Ähnlich ein Bericht auf tagesschau.de am 8.11.2014. In reißerischem Jargon und mit vor Sympathie und Begeisterung bibbernden Worten stand über den Alltag der Jabhat al-Nusra-Front zu lesen:
„Dschihadistinnen im Irak und in Syrien, Frauen für den "Heiligen Krieg"
„…...Ihre Erfolge im Bürgerkrieg verschafften der Jabhat al Nusra Zulauf. Die Kampfmoral ist hoch“ Und dann mit sympathisierender Zuneigung zu einer interviewten Frau der Mörderbande:".... Umm Jaafar hat, wie sie dem Reporter von Al Dschasira erzählt, hier auch ihren Mann kennengelernt: "Wir haben an der Front geheiratet und sogar ein kleines Fest gefeiert, zusammen mit den Kameraden. Gibt es etwas Schöneres als solch eine Hochzeit des Dschihad und des Sieges?" Der Einheit, die sie kommandiert, gehört auch ihr Mann an. Auf die Frage, wer in ihrer Ehe das Sagen hat, antwortet sie: "Ich natürlich!
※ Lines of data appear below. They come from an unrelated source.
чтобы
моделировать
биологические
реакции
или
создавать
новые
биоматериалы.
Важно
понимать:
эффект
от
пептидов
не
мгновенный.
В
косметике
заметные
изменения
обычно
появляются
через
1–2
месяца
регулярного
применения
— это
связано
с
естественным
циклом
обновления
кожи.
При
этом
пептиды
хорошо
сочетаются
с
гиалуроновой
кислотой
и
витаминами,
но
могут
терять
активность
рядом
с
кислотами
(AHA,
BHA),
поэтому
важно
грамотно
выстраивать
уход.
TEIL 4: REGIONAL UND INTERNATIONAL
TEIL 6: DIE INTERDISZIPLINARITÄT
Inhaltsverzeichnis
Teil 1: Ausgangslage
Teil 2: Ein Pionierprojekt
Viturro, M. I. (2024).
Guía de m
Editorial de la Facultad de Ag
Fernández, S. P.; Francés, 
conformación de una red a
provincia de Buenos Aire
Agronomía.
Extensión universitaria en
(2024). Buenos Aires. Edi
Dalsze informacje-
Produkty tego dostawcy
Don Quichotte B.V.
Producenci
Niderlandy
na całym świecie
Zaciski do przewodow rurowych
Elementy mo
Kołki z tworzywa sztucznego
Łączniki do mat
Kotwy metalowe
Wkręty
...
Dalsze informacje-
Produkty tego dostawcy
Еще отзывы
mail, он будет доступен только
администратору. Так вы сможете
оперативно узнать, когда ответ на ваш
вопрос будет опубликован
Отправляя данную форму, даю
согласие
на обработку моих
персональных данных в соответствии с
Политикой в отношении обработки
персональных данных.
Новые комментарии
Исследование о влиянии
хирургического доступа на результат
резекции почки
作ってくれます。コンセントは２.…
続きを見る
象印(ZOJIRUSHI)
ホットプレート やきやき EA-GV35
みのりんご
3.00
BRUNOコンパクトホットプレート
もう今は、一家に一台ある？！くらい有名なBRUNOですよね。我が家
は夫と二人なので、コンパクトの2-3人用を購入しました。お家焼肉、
Ich bin seine Vorgesetzte, zu Hause und an der Front!"
Diese romantisierende Schnulze über eine Rebellenbraut erschien auf tagesschau.de vor einem schrecklichen Hintergrund, der die Pariser Morde in den Schatten stellt:
Am 11. Oktober 2013, hatte Human Rights Watch berichtet, die Jabhat al Nusra-Terroristen hätten zusammen mit mindestens 19 anderen bewaffneten Rebellengruppen vom 4. bis 18. August im syrischen Gouvernement Latakia ein Massaker verübt, bei dem mindestens 190 Zivilisten getötet und mehr als 200 als Geiseln genommen worden seien; mindestens 67 dieser Ärmsten seien dann in regierungstreuen Alawiten-Dörfern der Umgebung auf grauenhafte Weise "hingerichtet" worden.
Da die Verbrecher-Gruppe zum Zeitpunkt des tagesschau.de-Berichtes bereits von der UNO als terroristisch eingestuft war, ist der Beitrag von ARD-aktuell mindestens objektiv als unterstützende Aktion für eine terroristische Vereinigung einzuordnen.
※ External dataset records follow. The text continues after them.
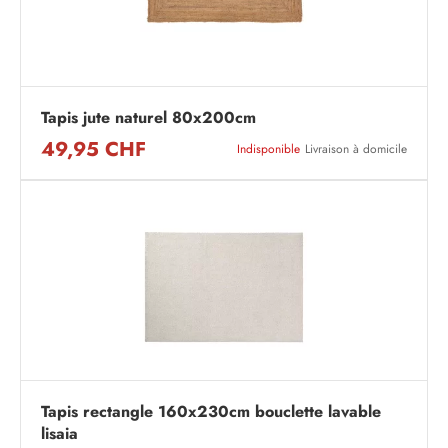
Tapis jute naturel 80x200cm
49,95 CHF
Indisponible
Livraison à domicile
Tapis rectangle 160x230cm bouclette lavable
lisaia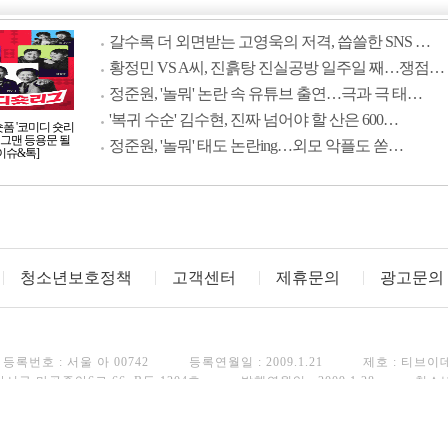
갈수록 더 외면받는 고영욱의 저격, 씁쓸한 SNS …
황정민 VS A씨, 진흙탕 진실공방 일주일 째…쟁점…
정준원, '놀뭐' 논란 속 유튜브 출연…극과 극 태…
'복귀 수순' 김수현, 진짜 넘어야 할 산은 600…
숏폼 '코미디 숏리
 개그맨 등용문 될
정준원, '놀뭐' 태도 논란ing…외모 악플도 쏟…
[이슈&톡]
청소년보호정책
고객센터
제휴문의
광고문의
등록번호 : 서울 아 00742
등록연월일 : 2009.1.21
제호 : 티브이
강서구 마곡중앙6로 66, B동 1204호
발행연월일 : 2009.1.28
청소
FAX : 02)3443-8248
Copyright(c) TV Daily. All rights reserved.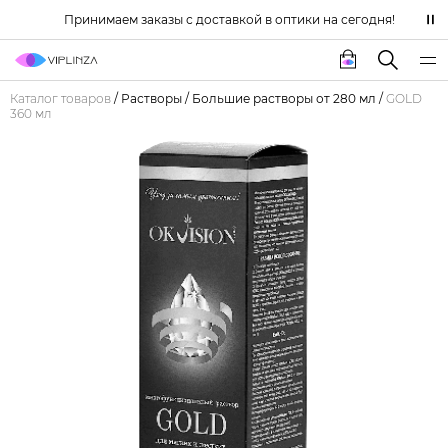
Принимаем заказы с доставкой в оптики на сегодня!
Каталог товаров
/
Растворы
/
Большие растворы от 280 мл
/
GOLD
360 мл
Wir sehen einen Programmverstoß gegen die Normen des Rundfunkstaatsvertrages: Den Zuschauern wurde im Zuge der umfassenden Trauerberichterstattung über die Pariser Morde Wesentliches vorenthalten, das hilfreich für eine Einordnung des Geschehens gewesen wäre, konkret: Sie wurden nicht auf die gemäß jeweiliger Interessenlage wechselnde, d.h. opportunistische Einschätzung der Terrorgruppen seitens Politik und Massenmedien aufmerksam gemacht, auf einen amoralischen Bewertungswechsel, der in den westlichen Medien und bei westlichen Politikern allerdings gang und gäbe ist, wenn aktuelle Mordaktionen islamistischer Terroristen zu bewerten sind.
"Profilierte politische Aussagen und Analysen sind ebenso wesentliche Bestandteile des Programms wie die Information über bisher unbekannte Sachverhalte und Zusammenhänge. "Die Programme und Angebote der ARD haben der Allgemeinheit einen umfassenden Überblick über das internationale, europäische, nationale und regionale Geschehen in allen wesentlichen Lebensbereichen zu geben. Die ARD soll hierdurch die internationale Verständigung, die europäische Integration und den gesellschaftlichen Zusammenhalt in Bund und Ländern fördern."
Wir sind der Überzeugung, dass der beschriebene Trend in der ARD-aktuell-Berichterstattung den staatsvertraglichen Bestimmungen Hohn spricht.
Wir bitten um Prüfung dieser Programmbeschwerde.